# New Camera



## Rekhmire (Mar 23, 2013)

First time I've posted in this part of the forum. Always wanted to have an interest in photography, but never really had a decent camera. Off on my dream holiday his year though, so bought myself a Panasonic Lumix LZ30 Bridge camera. Going to get a Go Pro too for action stuff. Found a great deal on one.

Just used the Lumix on auto to take a watch photo and...it was terrible! Worse than my phone camera! What have I done wrong? Any advice for first time bridge camera users?


----------



## eddiewood (Mar 26, 2014)

Rekhmire said:


> First time I've posted in this part of the forum. Always wanted to have an interest in photography, but never really had a decent camera. Off on my dream holiday his year though, so bought myself a Panasonic Lumix LZ30 Bridge camera. Going to get a Go Pro too for action stuff. Found a great deal on one.
> 
> Just used the Lumix on auto to take a watch photo and...it was terrible! Worse than my phone camera! What have I done wrong? Any advice for first time bridge camera users?

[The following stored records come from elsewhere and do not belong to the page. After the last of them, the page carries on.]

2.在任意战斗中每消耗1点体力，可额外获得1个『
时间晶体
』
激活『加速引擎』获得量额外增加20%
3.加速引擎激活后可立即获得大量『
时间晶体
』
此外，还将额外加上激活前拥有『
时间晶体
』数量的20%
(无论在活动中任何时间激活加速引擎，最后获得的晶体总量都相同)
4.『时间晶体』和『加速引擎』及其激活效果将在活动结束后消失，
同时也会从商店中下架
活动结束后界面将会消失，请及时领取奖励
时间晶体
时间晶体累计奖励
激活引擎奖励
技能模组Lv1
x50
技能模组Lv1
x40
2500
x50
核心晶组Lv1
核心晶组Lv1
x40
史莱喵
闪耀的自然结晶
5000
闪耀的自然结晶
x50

I don't own it. However did you have it in Macro?


----------



## eddiewood (Mar 26, 2014)

I have just viewed the manual. Read page 59/60.


----------



## Rekhmire (Mar 23, 2013)

Thanks


----------



## Rekhmire (Mar 23, 2013)

That's great, thanks. Not had time to look at manual. dowloaded it now. Much to learn before my hols!


----------



## Poolegan (May 5, 2014)

I've been snapping for nearly 60 years so the process is relatively easy for me, but I still managed to make mistakes wen I switched to a bridge. Read the manual and practice well in advance of your hols to get the errors sorted. I had Sony HX50 for Chrissie and I'm still getting to grips with the bells and whistles.

Practice, practice, practice........and then practice some more. At least with a digital it costs nowt.


----------



## chris l (Aug 5, 2005)

I have an FZ30 and an Alpha 100.

Absolutely love the Lumix!

Switch to manual.

Enjoy...


----------